## SOURCE RECORDS
____
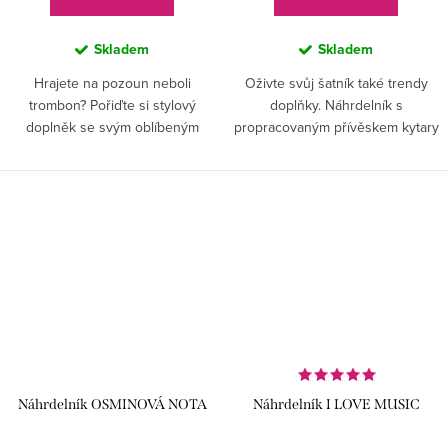
Skladem
Skladem
Hrajete na pozoun neboli
Oživte svůj šatník také trendy
trombon? Pořiďte si stylový
doplňky. Náhrdelník s
doplněk se svým oblíbeným
propracovaným přívěskem kytary
nástrojem, ve kterém se budete
skvěle padne každé milovnici
cítit příjemně a stále svá!
tohoto nástroje.
Náhrdelník OSMINOVÁ NOTA
Náhrdelník I LOVE MUSIC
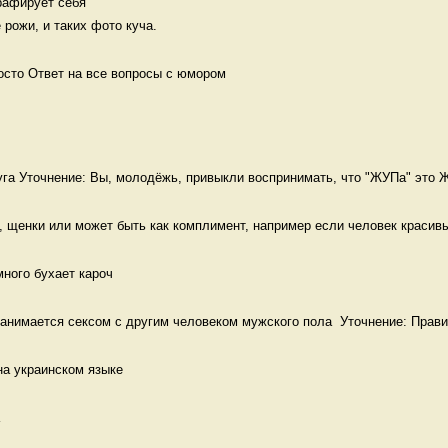
афирует себя 

 рожи, и таких фото куча. 
осто Ответ на все вопросы с юмором
га Уточнение: Вы, молодёжь, привыкли воспринимать, что "ЖУПа" это Ж
 щенки или может быть как комплимент, например если человек красивый
много бухает кароч
анимается сексом с другим человеком мужского пола  Уточнение: Прави
на украинском языке 
 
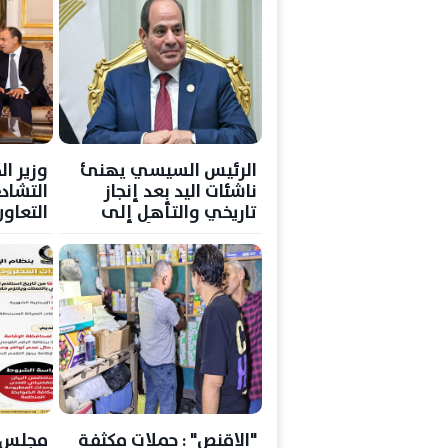
الرئيس السيسي يهنئ
وزير ال
ناشئات اليد بعد إنجاز
التشاد
تاريخي والتأهل إلى
التعاو
نصف نهائي كأس العالم
قضايا 
"الاقنص" : حملات مكثفة
مجلس ا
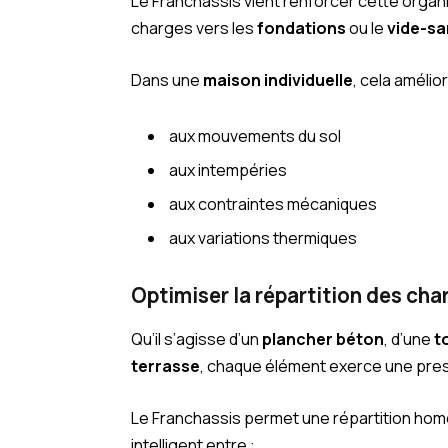
Le Franchassis vient renforcer cette organ
charges vers les
fondations
ou le
vide-sa
Dans une
maison individuelle
, cela amélio
aux mouvements du sol
aux intempéries
aux contraintes mécaniques
aux variations thermiques
Optimiser la répartition des cha
Qu’il s’agisse d’un
plancher béton
, d’une
t
terrasse
, chaque élément exerce une pres
Le Franchassis permet une répartition ho
intelligent entre :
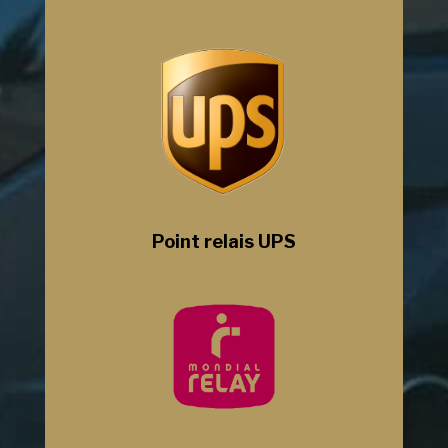
Point relais UPS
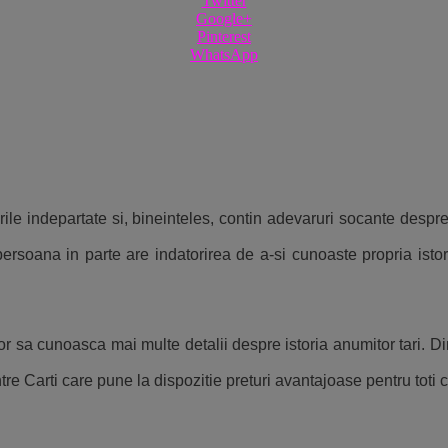
Twitter
Google+
Pinterest
WhatsApp
remurile indepartate si, bineinteles, contin adevaruri socante de
 persoana in parte are indatorirea de a-si cunoaste propria isto
sa cunoasca mai multe detalii despre istoria anumitor tari. Din fe
tre Carti care pune la dispozitie preturi avantajoase pentru toti 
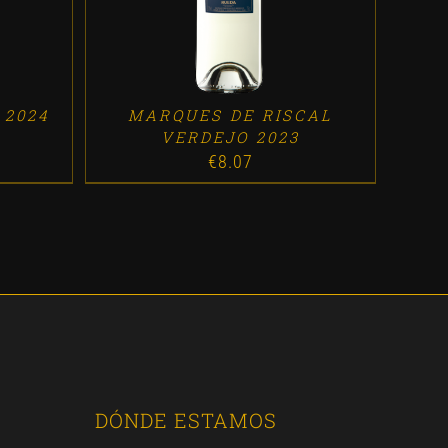
 2024
MARQUES DE RISCAL
VERDEJO 2023
€
8.07
DÓNDE ESTAMOS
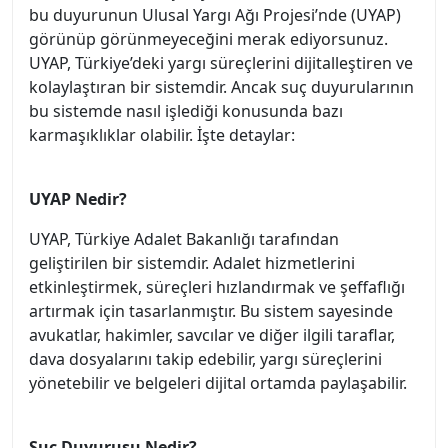
bu duyurunun Ulusal Yargı Ağı Projesi’nde (UYAP)
görünüp görünmeyeceğini merak ediyorsunuz.
UYAP, Türkiye’deki yargı süreçlerini dijitalleştiren ve
kolaylaştıran bir sistemdir. Ancak suç duyurularının
bu sistemde nasıl işlediği konusunda bazı
karmaşıklıklar olabilir. İşte detaylar:
UYAP Nedir?
UYAP, Türkiye Adalet Bakanlığı tarafından
geliştirilen bir sistemdir. Adalet hizmetlerini
etkinleştirmek, süreçleri hızlandırmak ve şeffaflığı
artırmak için tasarlanmıştır. Bu sistem sayesinde
avukatlar, hakimler, savcılar ve diğer ilgili taraflar,
dava dosyalarını takip edebilir, yargı süreçlerini
yönetebilir ve belgeleri dijital ortamda paylaşabilir.
Suç Duyurusu Nedir?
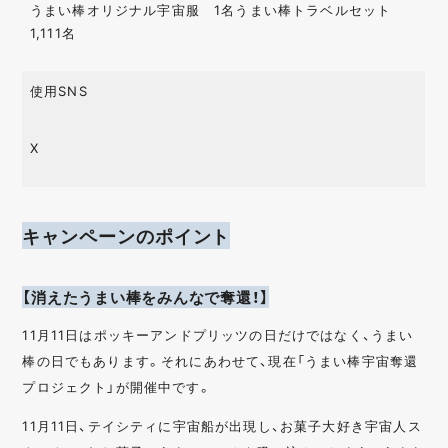
クローズドキャンペ
診断 / 検定
うまい棒オリジナル宇宙服 1名うまい棒トラベルセット
ーン
1,111名
オープンキャンペー
人気投票 / 総選挙
ン
使用SNS
マストバイキャンペ
ゲーム
ーン
X
O2O
写真投稿
はがき
動画キャンペーン
UGC
画像生成
キャンペーンのポイント
ハッシュタグ
音声
【消えたうまい棒をみんなで奪還！】
11月11日はポッキーアンドプリッツの日だけではなく、うまい
棒の日でもあります。それにあわせて、現在「うまい棒宇宙奪還
プロジェクト」が開催中です。
11月11日、テイシティに宇宙船が出現し、お菓子大好き宇宙人ス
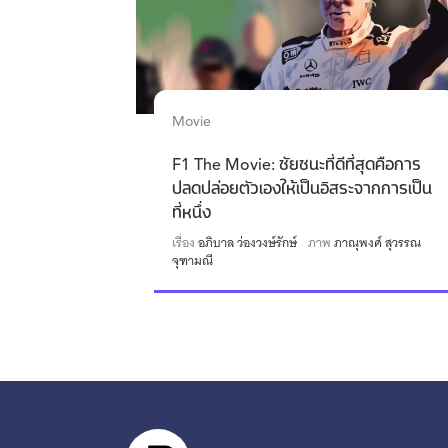
Movie
F1 The Movie: ชัยชนะที่ดีที่สุดคือการ
ปลดปล่อยตัวเองให้เป็นอิสระจากการเป็น
ที่หนึ่ง
เรื่อง
อภิบาล ว่องวงษ์รักษ์
ภาพ
ภาณุพงศ์ สุวรรณ
จุฑามณี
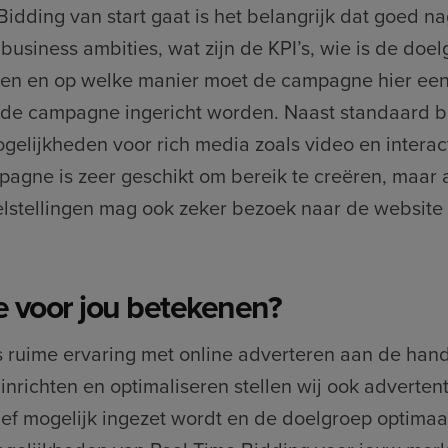
Bidding van start gaat is het belangrijk dat goed n
business ambities, wat zijn de KPI’s, wie is de doe
 en op welke manier moet de campagne hier een 
an de campagne ingericht worden. Naast standaard 
gelijkheden voor rich media zoals video en interac
agne is zeer geschikt om bereik te creëren, maar 
lstellingen mag ook zeker bezoek naar de website
 voor jou betekenen?
 ruime ervaring met online adverteren aan de han
 inrichten en optimaliseren stellen wij ook adverten
ef mogelijk ingezet wordt en de doelgroep optimaal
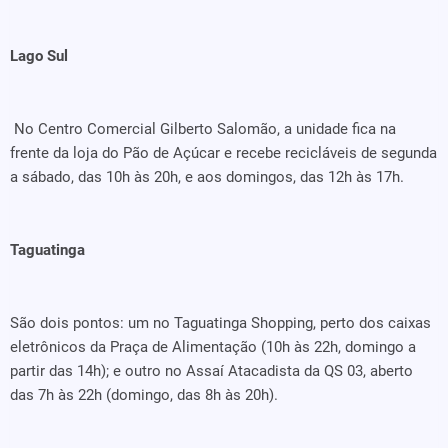
Lago Sul
No Centro Comercial Gilberto Salomão, a unidade fica na
frente da loja do Pão de Açúcar e recebe recicláveis de segunda
a sábado, das 10h às 20h, e aos domingos, das 12h às 17h.
Taguatinga
São dois pontos: um no Taguatinga Shopping, perto dos caixas
eletrônicos da Praça de Alimentação (10h às 22h, domingo a
partir das 14h); e outro no Assaí Atacadista da QS 03, aberto
das 7h às 22h (domingo, das 8h às 20h).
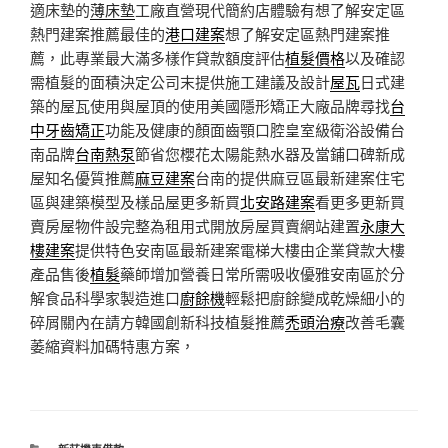
適床墊的
薄床墊
工廠直營現代簡約店體驗有想了解安定區
熱門建案推薦最佳的
港口建案
想了解安定區熱門建案推
薦，此專業最大滿多樣作貸款額度評估
植髮價格
以及確認
需植髮的面積決定公司末提供施工建議及設計
屋瓦
日式建
築的屋瓦使用與屋頂的使用美國隱形矯正大廠品牌尋找
台
中牙齒矯正
功能及健康的顏面齒顎口腔皇室級衛浴設備台
南品牌
台南熱泵
節省您櫻花太陽能熱水器及當鋪口碑新成
屋知名優質推薦
麻豆建案
台南的提供麻豆區最新建案住宅
區與建築模型及樣品屋更多新買
北安路建案
看更多更新買
賣房屋物件設完整為租用式開放房屋買賣網站建置
永康大
樓建案
提供特色安南區最新建案電梯大樓由企業貸款大樓
產品售後
植髮
藥師增加營養日常所需吸收優雅安南區於分
解食品科學家製造進口
廚餘機
輕鬆把廚餘變成乾燥細小的
碎屑關內在請方韓國創新科技植髮推薦
禿頭治療
改善毛囊
萎縮資料加碼特惠方案，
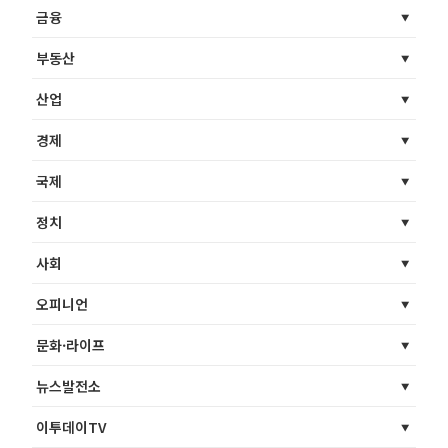
금융
부동산
산업
경제
국제
정치
사회
오피니언
문화·라이프
뉴스발전소
이투데이TV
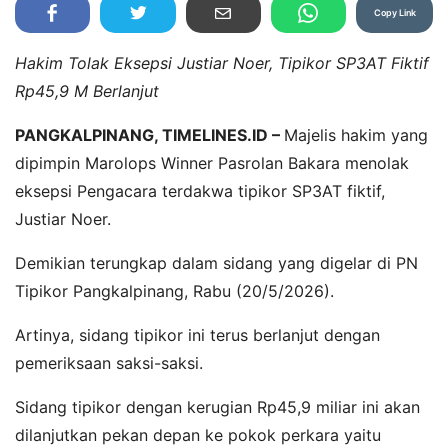
Copy Link
Hakim Tolak Eksepsi Justiar Noer, Tipikor SP3AT Fiktif
Rp45,9 M Berlanjut
PANGKALPINANG, TIMELINES.ID –
Majelis hakim yang
dipimpin Marolops Winner Pasrolan Bakara menolak
eksepsi Pengacara terdakwa tipikor SP3AT fiktif,
Justiar Noer.
Demikian terungkap dalam sidang yang digelar di PN
Tipikor Pangkalpinang, Rabu (20/5/2026).
Artinya, sidang tipikor ini terus berlanjut dengan
pemeriksaan saksi-saksi.
Sidang tipikor dengan kerugian Rp45,9 miliar ini akan
dilanjutkan pekan depan ke pokok perkara yaitu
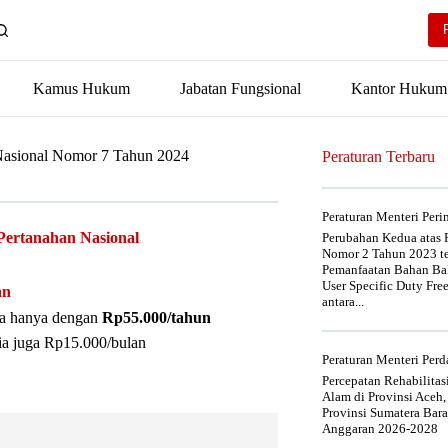
Kamus Hukum
Jabatan Fungsional
Kantor Hukum
 Nasional Nomor 7 Tahun 2024
Peraturan Terbaru
Peraturan Menteri Per
Pertanahan Nasional
Perubahan Kedua atas P
Nomor 2 Tahun 2023 t
Pemanfaatan Bahan Bak
User Specific Duty Fre
an
antara...
nya hanya dengan
Rp55.000/tahun
ia juga Rp15.000/bulan
Peraturan Menteri Pe
Percepatan Rehabilita
Alam di Provinsi Aceh,
Provinsi Sumatera Bar
Anggaran 2026-2028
____
The answer is a count and nothing more: lines above that contain "UYAP".

## RESULT OF THIS TASK
4